▶ Your objective
From the records below, copy out exactly the lines from the one containing "projet, de sa" to the one containing "Toujours pour favoriser", both included. Add nothing else.

▶ Records for this task
*** Block opens ***

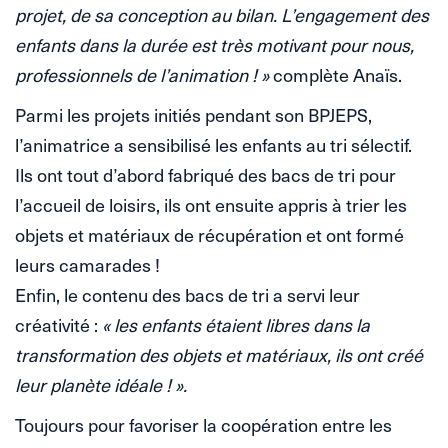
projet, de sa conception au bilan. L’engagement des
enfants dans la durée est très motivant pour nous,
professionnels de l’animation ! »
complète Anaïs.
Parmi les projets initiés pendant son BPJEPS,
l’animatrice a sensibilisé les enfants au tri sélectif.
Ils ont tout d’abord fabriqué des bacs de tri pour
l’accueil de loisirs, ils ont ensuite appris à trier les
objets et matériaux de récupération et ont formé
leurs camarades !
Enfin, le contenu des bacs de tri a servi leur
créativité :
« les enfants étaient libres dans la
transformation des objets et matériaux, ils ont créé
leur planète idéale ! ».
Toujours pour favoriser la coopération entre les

*** Block closes ***
*** Block opens ***

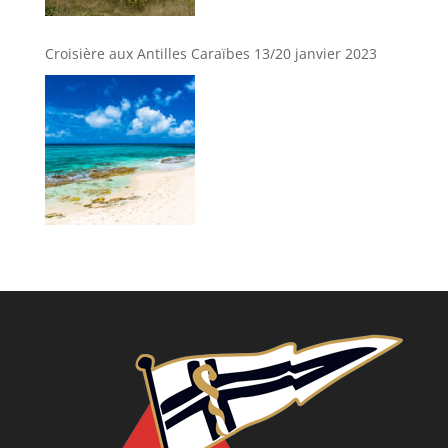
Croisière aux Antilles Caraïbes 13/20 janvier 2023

*** Block closes ***
*** Block opens ***

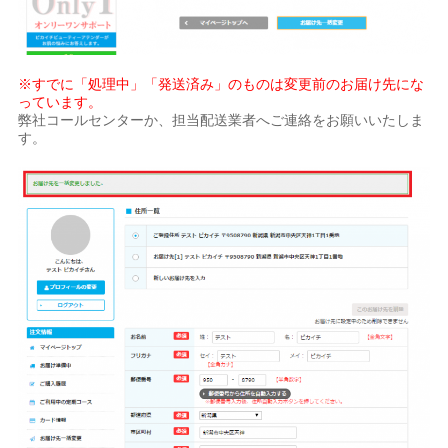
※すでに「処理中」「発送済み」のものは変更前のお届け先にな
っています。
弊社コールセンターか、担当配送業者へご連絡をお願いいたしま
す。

*** Block closes ***

▶ Response to the exercise
projet, de sa conception au bilan. L’engagement des
enfants dans la durée est très motivant pour nous,
professionnels de l’animation ! »
complète Anaïs.
Parmi les projets initiés pendant son BPJEPS,
l’animatrice a sensibilisé les enfants au tri sélectif.
Ils ont tout d’abord fabriqué des bacs de tri pour
l’accueil de loisirs, ils ont ensuite appris à trier les
objets et matériaux de récupération et ont formé
leurs camarades !
Enfin, le contenu des bacs de tri a servi leur
créativité :
« les enfants étaient libres dans la
transformation des objets et matériaux, ils ont créé
leur planète idéale ! ».
Toujours pour favoriser la coopération entre les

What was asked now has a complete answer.